* _Task statement_: Transcribe the records verbatim, images excluded.

* _Dataset content_:
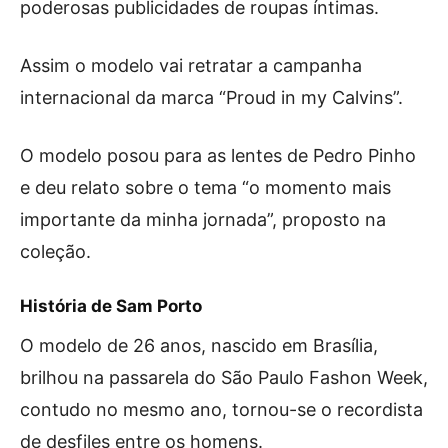
poderosas publicidades de roupas íntimas.
Assim o modelo vai retratar a campanha
internacional da marca “Proud in my Calvins”.
O modelo posou para as lentes de Pedro Pinho
e deu relato sobre o tema “o momento mais
importante da minha jornada”, proposto na
coleção.
História de Sam Porto
O modelo de 26 anos, nascido em Brasília,
brilhou na passarela do São Paulo Fashon Week,
contudo no mesmo ano, tornou-se o recordista
de desfiles entre os homens.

* _Result_:
poderosas publicidades de roupas íntimas.
Assim o modelo vai retratar a campanha
internacional da marca “Proud in my Calvins”.
O modelo posou para as lentes de Pedro Pinho
e deu relato sobre o tema “o momento mais
importante da minha jornada”, proposto na
coleção.
História de Sam Porto
O modelo de 26 anos, nascido em Brasília,
brilhou na passarela do São Paulo Fashon Week,
contudo no mesmo ano, tornou-se o recordista
de desfiles entre os homens.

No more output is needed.